Five gubernatorial candidates agree on most education issues

Five Tennessee gubernatorial candidates had a “cordial hourlong forum” on education Tuesday evening at Belmont University in Nashville, displaying few disagreements and making plenty of promises, reports The Tennessean.

Tennessee gubernatorial candidates talk education during SCORE event at Belmont University in Nashville, Tennessee, January 23, 2018. (Photo credit: Belmont University)

Tennessee gubernatorial candidates talk education during SCORE event at Belmont University in Nashville, Tennessee, January 23, 2018. (Photo credit: Belmont University)

The State Collaborative on Reforming Education (SCORE), Belmont, the USA TODAY NETWORK – Tennessee and the NewsChannel5 Network hosted the forum.

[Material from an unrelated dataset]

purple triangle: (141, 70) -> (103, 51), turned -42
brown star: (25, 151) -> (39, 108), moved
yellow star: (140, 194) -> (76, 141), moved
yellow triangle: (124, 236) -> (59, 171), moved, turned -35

Each candidate favored strengthening standardized tests and increasing trust in teacher evaluations, offering several solutions. While obvious differences were rare, candidates did offer very different positions on two key issues.

On those two matters — expansion of pre-kindergarten programs and granting in-state tuition rates to Tennessee residents who were brought into the United States illegally by their parents — there was a predictable partisan split.

Democrats Karl Dean and Craig Fitzhugh both declared support for both notions while the expanding Tennessee’s pre-kindergarten program statewide while Republicans – Randy Boyd, Beth Harwell and Bill Lee – did not.

All five favored raising teacher pay and strengthening standardized tests (while lamenting problems with the TNReady testing program).

See also, Chalkbeat Tennessee’s listing of debate highlights, including this note:

Since funding and overseeing public education is one of the biggest jobs of state government, the forum’s moderators said it was fair game to ask the candidates about their own family decisions on attending public schools. Dean and Harwell said they went to public schools but sent their children to private schools. Boyd said he went to public school and opted for public and private schools for his two sons. Lee said his children have experienced a mix of homeschooling and public and private education. Fitzhugh was the only candidate who said that he and all of his children are products of public schools, and that his grandchildren attend public schools as well.

Two invited Republican candidates were absent – former state Sen. Mae Beavers, whose mother’s funeral was Tuesday, and U.S. Rep. Diane Black, who said she had a scheduling conflict.